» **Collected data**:

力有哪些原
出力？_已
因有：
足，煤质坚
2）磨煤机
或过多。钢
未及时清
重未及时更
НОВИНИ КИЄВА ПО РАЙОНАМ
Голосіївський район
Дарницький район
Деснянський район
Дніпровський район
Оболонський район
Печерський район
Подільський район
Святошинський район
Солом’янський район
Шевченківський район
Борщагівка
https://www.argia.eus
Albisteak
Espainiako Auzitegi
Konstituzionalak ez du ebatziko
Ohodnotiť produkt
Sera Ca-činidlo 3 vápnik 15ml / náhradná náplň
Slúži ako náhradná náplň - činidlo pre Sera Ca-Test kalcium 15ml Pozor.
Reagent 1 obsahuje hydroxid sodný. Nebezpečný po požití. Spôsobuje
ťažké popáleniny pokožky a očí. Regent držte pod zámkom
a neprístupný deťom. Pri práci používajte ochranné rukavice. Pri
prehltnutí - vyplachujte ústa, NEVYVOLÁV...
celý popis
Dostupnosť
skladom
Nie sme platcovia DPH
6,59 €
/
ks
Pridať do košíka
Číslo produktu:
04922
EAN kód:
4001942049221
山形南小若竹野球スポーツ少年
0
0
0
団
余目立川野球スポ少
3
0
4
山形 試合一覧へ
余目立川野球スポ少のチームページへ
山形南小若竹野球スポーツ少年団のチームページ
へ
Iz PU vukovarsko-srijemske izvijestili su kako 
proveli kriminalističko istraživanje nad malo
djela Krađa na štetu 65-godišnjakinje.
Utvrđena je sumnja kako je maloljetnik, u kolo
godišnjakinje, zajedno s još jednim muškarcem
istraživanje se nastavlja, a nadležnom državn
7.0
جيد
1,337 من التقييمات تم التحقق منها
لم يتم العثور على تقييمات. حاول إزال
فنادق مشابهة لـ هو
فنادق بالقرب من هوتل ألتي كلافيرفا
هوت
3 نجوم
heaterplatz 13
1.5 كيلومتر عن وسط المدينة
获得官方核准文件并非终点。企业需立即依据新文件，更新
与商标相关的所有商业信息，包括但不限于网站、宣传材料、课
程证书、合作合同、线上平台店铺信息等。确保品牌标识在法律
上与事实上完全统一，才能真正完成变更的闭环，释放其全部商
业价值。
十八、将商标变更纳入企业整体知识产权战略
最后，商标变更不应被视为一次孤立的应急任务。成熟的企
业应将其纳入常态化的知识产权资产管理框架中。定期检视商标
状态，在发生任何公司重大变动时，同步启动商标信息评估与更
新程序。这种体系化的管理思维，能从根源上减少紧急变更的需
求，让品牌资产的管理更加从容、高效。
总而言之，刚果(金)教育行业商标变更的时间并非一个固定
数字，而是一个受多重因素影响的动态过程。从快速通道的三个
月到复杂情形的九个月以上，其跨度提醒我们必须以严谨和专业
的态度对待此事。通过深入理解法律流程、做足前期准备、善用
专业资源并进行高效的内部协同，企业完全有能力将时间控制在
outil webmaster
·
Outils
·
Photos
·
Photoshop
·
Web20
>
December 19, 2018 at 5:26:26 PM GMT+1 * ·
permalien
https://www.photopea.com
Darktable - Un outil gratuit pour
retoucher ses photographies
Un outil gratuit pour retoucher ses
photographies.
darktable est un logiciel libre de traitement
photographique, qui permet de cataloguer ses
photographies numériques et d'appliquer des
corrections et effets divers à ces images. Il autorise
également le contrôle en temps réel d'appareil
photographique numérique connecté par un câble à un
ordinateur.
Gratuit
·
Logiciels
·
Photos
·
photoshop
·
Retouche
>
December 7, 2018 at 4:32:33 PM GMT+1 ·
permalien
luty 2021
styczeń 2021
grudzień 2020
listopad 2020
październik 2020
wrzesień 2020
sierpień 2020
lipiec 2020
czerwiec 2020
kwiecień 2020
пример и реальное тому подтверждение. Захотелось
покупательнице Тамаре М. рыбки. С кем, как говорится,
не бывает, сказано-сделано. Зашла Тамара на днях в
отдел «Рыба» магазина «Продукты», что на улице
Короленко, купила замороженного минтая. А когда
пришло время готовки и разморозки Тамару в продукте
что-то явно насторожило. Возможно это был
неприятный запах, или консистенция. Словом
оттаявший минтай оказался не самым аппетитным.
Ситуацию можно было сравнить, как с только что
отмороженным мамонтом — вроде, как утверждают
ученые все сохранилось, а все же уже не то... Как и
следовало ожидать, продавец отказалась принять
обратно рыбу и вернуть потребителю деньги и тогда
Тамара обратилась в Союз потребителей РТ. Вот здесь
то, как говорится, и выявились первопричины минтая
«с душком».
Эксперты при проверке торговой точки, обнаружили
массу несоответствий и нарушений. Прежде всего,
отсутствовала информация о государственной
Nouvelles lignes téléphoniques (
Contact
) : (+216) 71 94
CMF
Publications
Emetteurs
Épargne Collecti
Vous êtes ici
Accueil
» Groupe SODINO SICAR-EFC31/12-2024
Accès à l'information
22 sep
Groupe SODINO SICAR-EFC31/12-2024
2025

» **What you will do**: The full set of entries must be printed again without any alteration.

» **Solution to this task**:
力有哪些原
出力？_已
因有：
足，煤质坚
2）磨煤机
或过多。钢
未及时清
重未及时更
НОВИНИ КИЄВА ПО РАЙОНАМ
Голосіївський район
Дарницький район
Деснянський район
Дніпровський район
Оболонський район
Печерський район
Подільський район
Святошинський район
Солом’янський район
Шевченківський район
Борщагівка
https://www.argia.eus
Albisteak
Espainiako Auzitegi
Konstituzionalak ez du ebatziko
Ohodnotiť produkt
Sera Ca-činidlo 3 vápnik 15ml / náhradná náplň
Slúži ako náhradná náplň - činidlo pre Sera Ca-Test kalcium 15ml Pozor.
Reagent 1 obsahuje hydroxid sodný. Nebezpečný po požití. Spôsobuje
ťažké popáleniny pokožky a očí. Regent držte pod zámkom
a neprístupný deťom. Pri práci používajte ochranné rukavice. Pri
prehltnutí - vyplachujte ústa, NEVYVOLÁV...
celý popis
Dostupnosť
skladom
Nie sme platcovia DPH
6,59 €
/
ks
Pridať do košíka
Číslo produktu:
04922
EAN kód:
4001942049221
山形南小若竹野球スポーツ少年
0
0
0
団
余目立川野球スポ少
3
0
4
山形 試合一覧へ
余目立川野球スポ少のチームページへ
山形南小若竹野球スポーツ少年団のチームページ
へ
Iz PU vukovarsko-srijemske izvijestili su kako 
proveli kriminalističko istraživanje nad malo
djela Krađa na štetu 65-godišnjakinje.
Utvrđena je sumnja kako je maloljetnik, u kolo
godišnjakinje, zajedno s još jednim muškarcem
istraživanje se nastavlja, a nadležnom državn
7.0
جيد
1,337 من التقييمات تم التحقق منها
لم يتم العثور على تقييمات. حاول إزال
فنادق مشابهة لـ هو
فنادق بالقرب من هوتل ألتي كلافيرفا
هوت
3 نجوم
heaterplatz 13
1.5 كيلومتر عن وسط المدينة
获得官方核准文件并非终点。企业需立即依据新文件，更新
与商标相关的所有商业信息，包括但不限于网站、宣传材料、课
程证书、合作合同、线上平台店铺信息等。确保品牌标识在法律
上与事实上完全统一，才能真正完成变更的闭环，释放其全部商
业价值。
十八、将商标变更纳入企业整体知识产权战略
最后，商标变更不应被视为一次孤立的应急任务。成熟的企
业应将其纳入常态化的知识产权资产管理框架中。定期检视商标
状态，在发生任何公司重大变动时，同步启动商标信息评估与更
新程序。这种体系化的管理思维，能从根源上减少紧急变更的需
求，让品牌资产的管理更加从容、高效。
总而言之，刚果(金)教育行业商标变更的时间并非一个固定
数字，而是一个受多重因素影响的动态过程。从快速通道的三个
月到复杂情形的九个月以上，其跨度提醒我们必须以严谨和专业
的态度对待此事。通过深入理解法律流程、做足前期准备、善用
专业资源并进行高效的内部协同，企业完全有能力将时间控制在
outil webmaster
·
Outils
·
Photos
·
Photoshop
·
Web20
>
December 19, 2018 at 5:26:26 PM GMT+1 * ·
permalien
https://www.photopea.com
Darktable - Un outil gratuit pour
retoucher ses photographies
Un outil gratuit pour retoucher ses
photographies.
darktable est un logiciel libre de traitement
photographique, qui permet de cataloguer ses
photographies numériques et d'appliquer des
corrections et effets divers à ces images. Il autorise
également le contrôle en temps réel d'appareil
photographique numérique connecté par un câble à un
ordinateur.
Gratuit
·
Logiciels
·
Photos
·
photoshop
·
Retouche
>
December 7, 2018 at 4:32:33 PM GMT+1 ·
permalien
luty 2021
styczeń 2021
grudzień 2020
listopad 2020
październik 2020
wrzesień 2020
sierpień 2020
lipiec 2020
czerwiec 2020
kwiecień 2020
пример и реальное тому подтверждение. Захотелось
покупательнице Тамаре М. рыбки. С кем, как говорится,
не бывает, сказано-сделано. Зашла Тамара на днях в
отдел «Рыба» магазина «Продукты», что на улице
Короленко, купила замороженного минтая. А когда
пришло время готовки и разморозки Тамару в продукте
что-то явно насторожило. Возможно это был
неприятный запах, или консистенция. Словом
оттаявший минтай оказался не самым аппетитным.
Ситуацию можно было сравнить, как с только что
отмороженным мамонтом — вроде, как утверждают
ученые все сохранилось, а все же уже не то... Как и
следовало ожидать, продавец отказалась принять
обратно рыбу и вернуть потребителю деньги и тогда
Тамара обратилась в Союз потребителей РТ. Вот здесь
то, как говорится, и выявились первопричины минтая
«с душком».
Эксперты при проверке торговой точки, обнаружили
массу несоответствий и нарушений. Прежде всего,
отсутствовала информация о государственной
Nouvelles lignes téléphoniques (
Contact
) : (+216) 71 94
CMF
Publications
Emetteurs
Épargne Collecti
Vous êtes ici
Accueil
» Groupe SODINO SICAR-EFC31/12-2024
Accès à l'information
22 sep
Groupe SODINO SICAR-EFC31/12-2024
2025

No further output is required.